There are also great acting moments. James Mason as Norman Maine has one bravura moment when he crashes Esther/Vicki's speech when she wins Best Actress (something Garland was inexplicably denied). Even when Norman is at his worst, Mason always has the audience on his side: the scene when he falls off the wagon is both believable and heartbreaking. As for Garland, her performance when she lets out her frustration at him and herself before having to sing a happy song is an extraordinary scene of acting, as is the scene where she talks about her past and how she got to the point she was when they first meet.

The film is also both satirical and truthful about Hollywood. The scene when Esther first comes to the studio is hilarious. Early in the film, the M.C. proclaims, "Motion picture stars never forget their own". Near the end of the film, when Norman is brought before a judge for drunk driving, he's asked, "Weren't you Norman Maine?" The scene where Vicki's veil is ripped off is reminiscent of a similar incident that happened to Joan Crawford as she left her husband's funeral, which occurred five years AFTER the movie's release. Some things never change.

That isn't to say the film hasn't its flaws. If I would have cut something, it would have been some of the musical numbers. It might be heresy, but the Born in the Trunk number slows the film down and is too reminiscent of the Gotta Dance number in Singin' in the Rain (which curiously had the same effect). It's a great showcase for Garland, but adds nothing to the plot.

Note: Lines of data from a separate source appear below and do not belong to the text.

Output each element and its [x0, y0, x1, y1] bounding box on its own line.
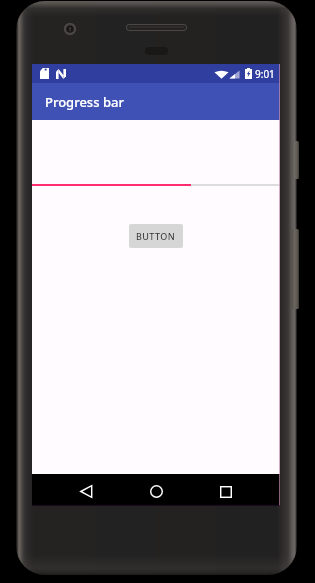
staticText: 9:01 [255, 67, 275, 81]
button[interactable]: BUTTON [129, 224, 183, 248]
staticText: Progress bar [45, 93, 124, 111]
button[interactable]: Recents [211, 477, 240, 506]
button[interactable]: Back [72, 477, 101, 506]
staticText: BUTTON [136, 230, 176, 242]
button[interactable]: Home [142, 477, 171, 506]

Ultimately, it's unintentionally autobiographical. Judy Garland in real life was both Esther Blogett AND Norman Maine--a person with deep insecurities but an extraordinary talent who under another name devolved into alcoholism and drugs. As for A Star is Born? It would be nice to see it complete, and perhaps one day it will be. Perhaps a complete print is lying in an obscure archive or a back room. It has wonderful moments but the patch-up work might throw off people. It should be seen, both for what it has...and for what it could have had. Be prepared for a long evening. If you do decide to tackle it, one thing's sure: you too will never forget The Man That Got Away.